The party still shares that view, a spokesperson for Conservative Leader Erin O’Toole said in a statement.

Alexander Moens, director of the NATO field school and simulation program at Simon Fraser University in British Columbia, says the problem is “we wish the Canadian government would talk a little more openly about it.” .

He highlighted the fact that there are a million people in Canada who are of Ukrainian descent, and noted that the country has supported Ukraine, including when it imposed sanctions on Russia for its annexation. of Crimea in 2014.

But at the same time, says Moens, Canada knows it has to be sensitive.

“Ukraine’s membership in NATO could very well be a red line for Russia, which means a dangerous reaction from Russia, so there is a lot of caution on how to proceed,” he said. -he declares.

“The biggest problem here is not to worsen relations with Putin and at the same time not to discourage the Ukrainians.”

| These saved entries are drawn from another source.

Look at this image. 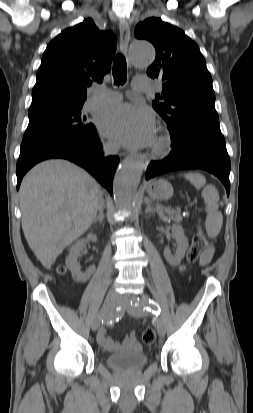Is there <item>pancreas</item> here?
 Here are the masks:
<instances>
[{"mask_svg":"<svg viewBox=\"0 0 253 413\" xmlns=\"http://www.w3.org/2000/svg\"><path fill=\"white\" fill-rule=\"evenodd\" d=\"M161 209H164L165 212L167 213L168 217L172 220H174L175 222H181L182 221V217L179 213H177L175 210L171 209V208H163L160 207Z\"/></svg>","mask_w":253,"mask_h":413,"instance_id":"1","label":"pancreas"}]
</instances>
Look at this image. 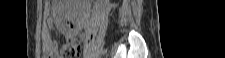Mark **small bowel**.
<instances>
[{"instance_id": "small-bowel-1", "label": "small bowel", "mask_w": 225, "mask_h": 58, "mask_svg": "<svg viewBox=\"0 0 225 58\" xmlns=\"http://www.w3.org/2000/svg\"><path fill=\"white\" fill-rule=\"evenodd\" d=\"M49 11V7L46 9ZM54 24V21L52 18L47 17L46 24L43 30L44 34V40H43V52L49 57V58H55L57 57V53L59 52V46L58 43L53 39L51 34V28ZM66 35V44L69 43H75L76 42V31H68L65 33Z\"/></svg>"}]
</instances>
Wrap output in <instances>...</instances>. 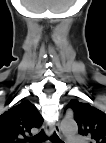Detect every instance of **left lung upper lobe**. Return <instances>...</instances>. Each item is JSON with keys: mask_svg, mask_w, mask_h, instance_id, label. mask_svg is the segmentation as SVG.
I'll return each instance as SVG.
<instances>
[{"mask_svg": "<svg viewBox=\"0 0 106 143\" xmlns=\"http://www.w3.org/2000/svg\"><path fill=\"white\" fill-rule=\"evenodd\" d=\"M66 108L73 110L79 134L91 138L94 143H106V114L88 103L71 100Z\"/></svg>", "mask_w": 106, "mask_h": 143, "instance_id": "left-lung-upper-lobe-1", "label": "left lung upper lobe"}]
</instances>
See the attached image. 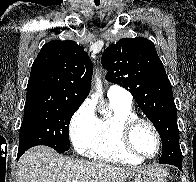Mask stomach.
I'll return each mask as SVG.
<instances>
[{"label": "stomach", "instance_id": "0dacf381", "mask_svg": "<svg viewBox=\"0 0 196 182\" xmlns=\"http://www.w3.org/2000/svg\"><path fill=\"white\" fill-rule=\"evenodd\" d=\"M168 173L160 167L140 170L131 175L125 182H166Z\"/></svg>", "mask_w": 196, "mask_h": 182}]
</instances>
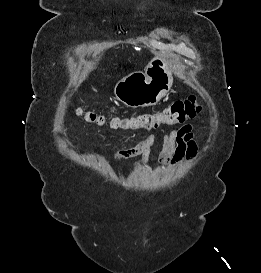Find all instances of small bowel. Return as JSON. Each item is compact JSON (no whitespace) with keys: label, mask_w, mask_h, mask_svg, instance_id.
<instances>
[{"label":"small bowel","mask_w":261,"mask_h":273,"mask_svg":"<svg viewBox=\"0 0 261 273\" xmlns=\"http://www.w3.org/2000/svg\"><path fill=\"white\" fill-rule=\"evenodd\" d=\"M157 138L156 134L149 135L135 146L120 149L114 152L117 162L140 157L136 163L137 167L144 166L151 155V147ZM162 148L159 153V162L175 168L182 161L191 162L197 154V145L193 139L192 126L187 124L172 130L169 134L162 135Z\"/></svg>","instance_id":"1"}]
</instances>
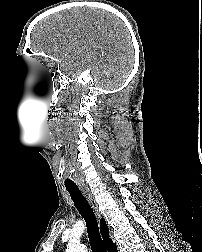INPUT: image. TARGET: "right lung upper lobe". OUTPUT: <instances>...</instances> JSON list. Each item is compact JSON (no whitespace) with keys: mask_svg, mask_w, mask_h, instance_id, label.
Returning <instances> with one entry per match:
<instances>
[{"mask_svg":"<svg viewBox=\"0 0 202 252\" xmlns=\"http://www.w3.org/2000/svg\"><path fill=\"white\" fill-rule=\"evenodd\" d=\"M100 231L104 240L105 247L110 252H117L116 244L109 238V229L106 225V221L102 218L100 221Z\"/></svg>","mask_w":202,"mask_h":252,"instance_id":"1","label":"right lung upper lobe"}]
</instances>
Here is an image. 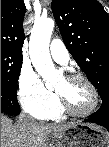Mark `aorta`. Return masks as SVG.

It’s worth seeing how NATO is handling the issue and whether it is moving any closer to Ukraine joining, he said, adding that the allies are likely to be cautious.

Allen Sens, professor of political science at the University of British Columbia, believes the issue will be raised only out of politeness to Ukraine, but that it is largely “off the table.”

“I can’t imagine anything more provocative,” he said.

“It would be one of the most controversial and provocative dialogues NATO is having right now when there are so many other things this summit needs to address, there are so many other things that ‘NATO must do. “

These include advancing on new strategic planning priorities and modernization. Additionally, experts say the focus will be on tackling cybersecurity and information warfare, not to mention the challenges presented by Russia and more recently China.

They believe that a defining feature of this year’s summit will undoubtedly be a sense of renewal due to the absence of former US President Donald Trump, who has criticized the existence of NATO.

“Every NATO member will remember that Donald Trump called the alliance obsolete,” said Roland Paris, professor of international affairs at the University of Ottawa.

“Joe Biden’s arrival at a NATO summit and expressing wholeheartedly the United States’ commitment to its allies will be a significant symbolic change.”

He added that “the legacy of the Trump years will continue in the sense that NATO members, especially NATO members in Europe, are aware that the United States produced Trump … and could elect one again “.

This report by The Canadian Press was first published on June 13, 2021.

With files from The Associated Press.